» The problem: Transcribe the entries exactly as each line appears.

» Data records:
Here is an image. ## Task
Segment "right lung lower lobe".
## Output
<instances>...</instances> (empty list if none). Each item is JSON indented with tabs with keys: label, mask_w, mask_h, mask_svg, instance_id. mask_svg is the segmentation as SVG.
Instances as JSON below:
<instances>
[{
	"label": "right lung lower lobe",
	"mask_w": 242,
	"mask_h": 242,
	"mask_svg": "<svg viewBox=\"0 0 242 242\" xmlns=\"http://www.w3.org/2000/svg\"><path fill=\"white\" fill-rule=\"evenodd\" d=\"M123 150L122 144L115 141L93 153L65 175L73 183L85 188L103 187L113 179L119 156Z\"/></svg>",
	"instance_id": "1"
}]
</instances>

» Task solution:
Here is an image. ## Task
Segment "right lung lower lobe".
## Output
<instances>...</instances> (empty list if none). Each item is JSON indented with tabs with keys: label, mask_w, mask_h, mask_svg, instance_id. mask_svg is the segmentation as SVG.
Instances as JSON below:
<instances>
[{
	"label": "right lung lower lobe",
	"mask_w": 242,
	"mask_h": 242,
	"mask_svg": "<svg viewBox=\"0 0 242 242\" xmlns=\"http://www.w3.org/2000/svg\"><path fill=\"white\" fill-rule=\"evenodd\" d=\"M123 150L122 144L115 141L93 153L65 175L73 183L85 188L103 187L113 179L119 156Z\"/></svg>",
	"instance_id": "1"
}]
</instances>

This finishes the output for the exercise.